What is rarely included in these announcements is the harder question: even where the system performs well on average, what are the failure modes? What does the system not understand about what it is doing? And, crucially: who absorbs the consequences when it is wrong?

Capability and accountability are being decoupled. That is the real tension. As systems become more capable, the temptation to hand over more decisions to them grows. But the accountability for those decisions, to real people, in real circumstances, with real consequences, does not transfer along with the task. It remains with whoever built the system, deployed it, and chose not to supervise it.

What the system cannot hold

There is a category of things that automated systems genuinely cannot do, and it is useful to be precise about what is actually in that category, rather than reaching for vague humanism as a defence.

Systems are very good at pattern completion across large datasets. They are very good at finding correlations and generalising from historical examples. They are good at producing fluent outputs that match a statistical distribution. These are not small things. They are enormously useful.

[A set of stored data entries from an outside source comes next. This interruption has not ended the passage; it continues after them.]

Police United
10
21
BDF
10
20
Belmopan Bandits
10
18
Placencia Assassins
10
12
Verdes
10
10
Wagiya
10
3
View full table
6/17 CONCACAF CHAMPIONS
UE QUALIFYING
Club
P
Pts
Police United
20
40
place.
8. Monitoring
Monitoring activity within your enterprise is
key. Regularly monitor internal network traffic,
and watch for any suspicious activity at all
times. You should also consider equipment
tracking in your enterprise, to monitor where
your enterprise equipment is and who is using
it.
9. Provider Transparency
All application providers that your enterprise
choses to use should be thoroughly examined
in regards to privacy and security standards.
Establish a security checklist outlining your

What systems cannot do, not today, not in the architectures that exist as of this writing, is hold genuine consequence. They cannot understand what it means for a decision to matter to a person. They cannot feel the weight of being wrong in a way that shapes future behaviour in the way that weight shapes humans. They do not have interests, so they cannot advocate. They do not have relationships, so they cannot be trusted.

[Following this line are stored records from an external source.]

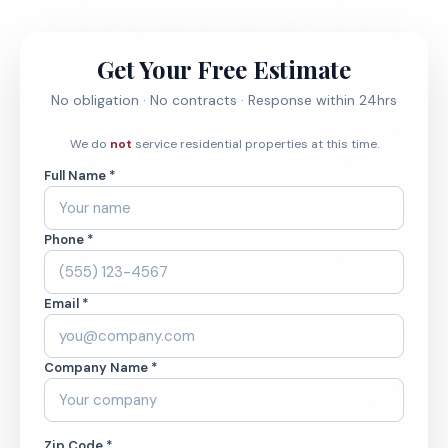
Get Your Free Estimate
No obligation · No contracts · Response within 24hrs
We do
not
service residential properties at this time.
Full Name *
Phone *
Email *
Company Name *
Zip Code *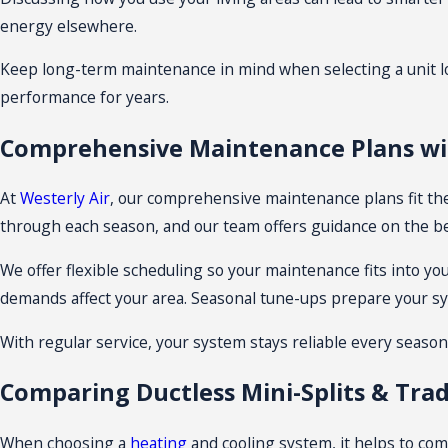
energy elsewhere.
Keep long-term maintenance in mind when selecting a unit lo
performance for years.
Comprehensive Maintenance Plans wit
At
Westerly Air
, our comprehensive maintenance plans fit th
through each season, and our team offers guidance on the be
We offer flexible scheduling so your maintenance fits into yo
demands affect your area. Seasonal tune-ups prepare your 
With regular service, your system stays reliable every seaso
Comparing Ductless Mini-Splits & Trad
When choosing a
heating
and cooling system, it helps to comp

This is not a moral argument against automation. It is a functional description of where the current tools actually sit. The limit is not one of effort or compute. It is structural: consequence, relationship, and genuine judgement require a self that is affected by outcomes. Systems optimise for signals. They do not bear the cost of what those signals represent.

Judgement is not a feature

One of the more significant confusions in how AI capability is discussed is the conflation of pattern recognition with judgement. A system that correctly identifies the most common next action in a given situation is not exercising judgement: it is completing a pattern. Judgement involves weighing competing considerations that may not be reducible to a distribution, under conditions of uncertainty, where the outcome genuinely matters to you.

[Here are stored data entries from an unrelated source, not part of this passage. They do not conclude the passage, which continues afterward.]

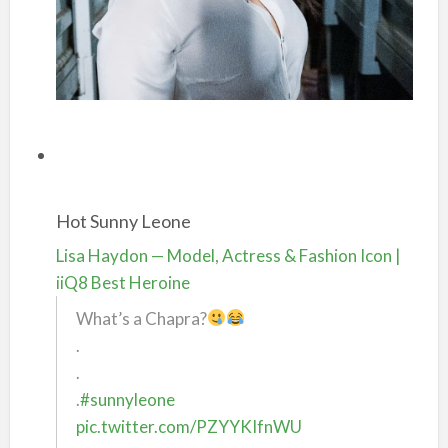
Hot Sunny Leone
Lisa Haydon — Model, Actress & Fashion Icon |
iiQ8 Best Heroine
What’s a Chapra?
.
.
.
#sunnyleone
pic.twitter.com/PZYYKIfnWU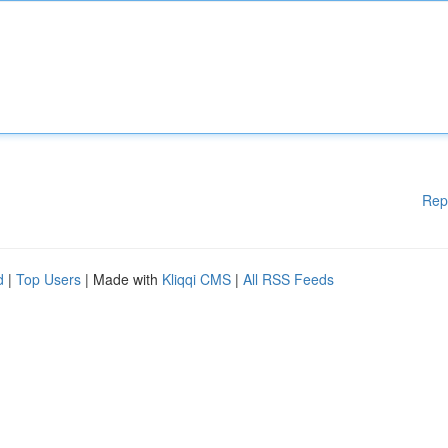
Rep
d
|
Top Users
| Made with
Kliqqi CMS
|
All RSS Feeds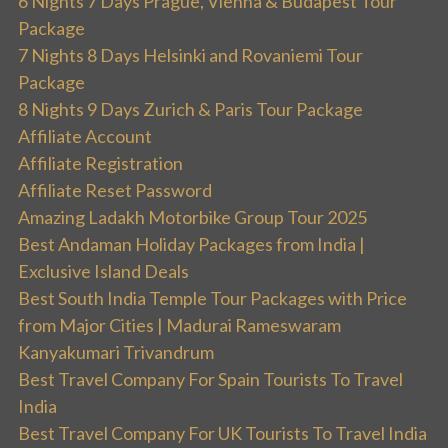
6 Nights 7 Days Prague, Vienna & Budapest Tour
Package
7 Nights 8 Days Helsinki and Rovaniemi Tour
Package
8 Nights 9 Days Zurich & Paris Tour Package
Affiliate Account
Affiliate Registration
Affiliate Reset Password
Amazing Ladakh Motorbike Group Tour 2025
Best Andaman Holiday Packages from India |
Exclusive Island Deals
Best South India Temple Tour Packages with Price
from Major Cities | Madurai Rameswaram
Kanyakumari Trivandrum
Best Travel Company For Spain Tourists To Travel
India
Best Travel Company For UK Tourists To Travel India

This distinction has practical consequences for product design. A system that tells a user what to do, based on a pattern completion over historical data, is not a judgement aid. It is a pattern mirror. If the historical data reflects poor decisions, the system will confidently recommend poor decisions. If the context being evaluated is genuinely novel, the system will reach for the nearest familiar pattern and present it as appropriate.

The question of what should remain human, then, is partly a question about the design of the human-system interface. Not just what the system does, but how the system presents its outputs to the human who has to act on them. A system that makes recommendations should look like a system making recommendations. A system that asks for confirmation should genuinely require it, not as a formality, but as a meaningful check in a chain of consequence.

Direction, taste, and relationship

Three things seem clearly irreducible to automation at any level of capability the current trajectory can plausibly reach: direction, taste, and relationship.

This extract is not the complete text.